Through the last line of the entries, please copy every line exactly, starting with the one that contains "Kullanım Şartları (39, 2416)".
*** RAW DATA ***
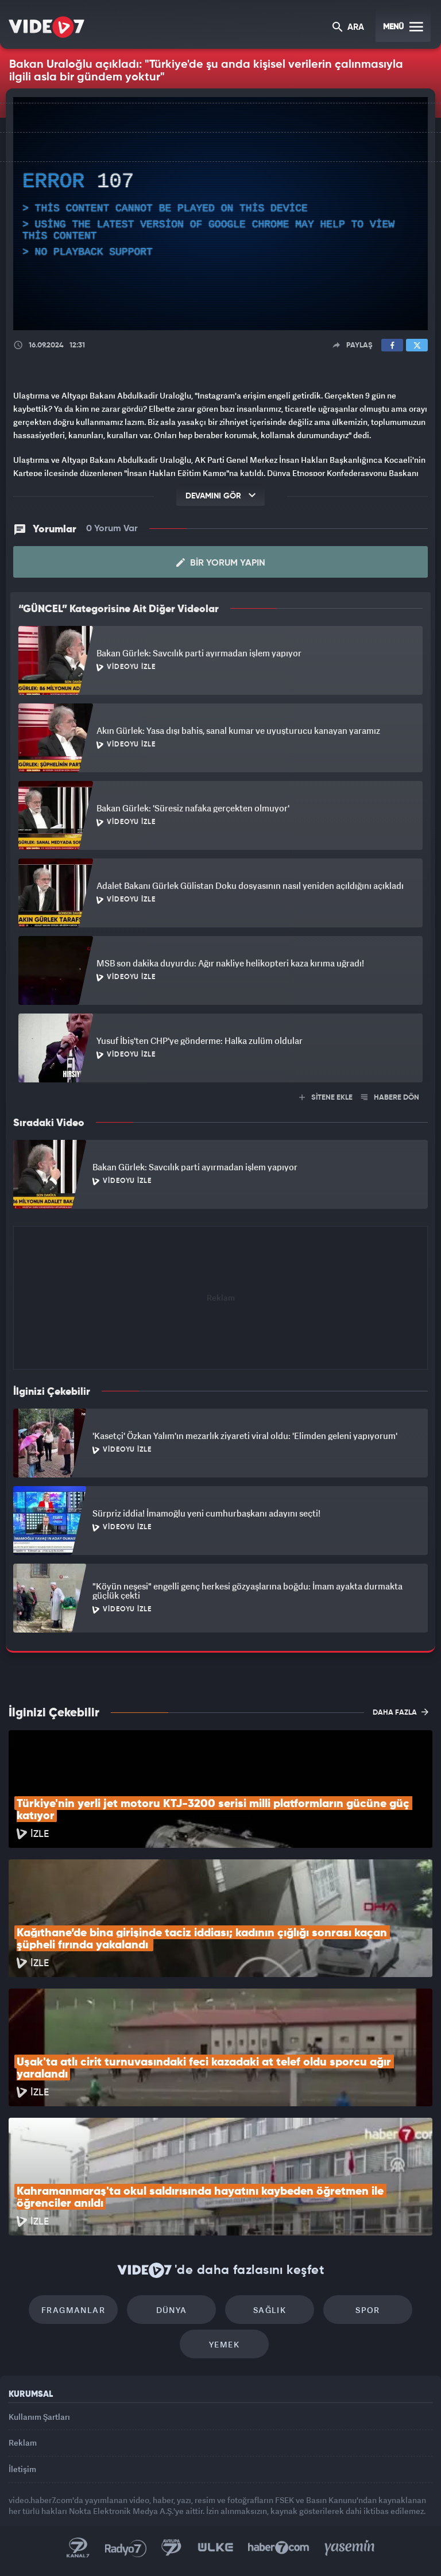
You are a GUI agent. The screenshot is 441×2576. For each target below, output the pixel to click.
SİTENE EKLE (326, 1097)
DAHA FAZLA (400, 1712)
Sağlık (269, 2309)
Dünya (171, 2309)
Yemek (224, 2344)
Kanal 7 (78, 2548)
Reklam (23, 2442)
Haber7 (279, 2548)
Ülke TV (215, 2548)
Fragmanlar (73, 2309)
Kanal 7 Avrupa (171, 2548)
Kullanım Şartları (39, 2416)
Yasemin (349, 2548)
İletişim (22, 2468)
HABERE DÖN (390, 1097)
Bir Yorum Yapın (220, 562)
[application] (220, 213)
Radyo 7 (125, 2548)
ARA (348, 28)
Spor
*** End of RAW DATA ***
- _ANSWER FOR THE TASK_:
Kullanım Şartları (39, 2416)
Yasemin (349, 2548)
İletişim (22, 2468)
HABERE DÖN (390, 1097)
Bir Yorum Yapın (220, 562)
[application] (220, 213)
Radyo 7 (125, 2548)
ARA (348, 28)
Spor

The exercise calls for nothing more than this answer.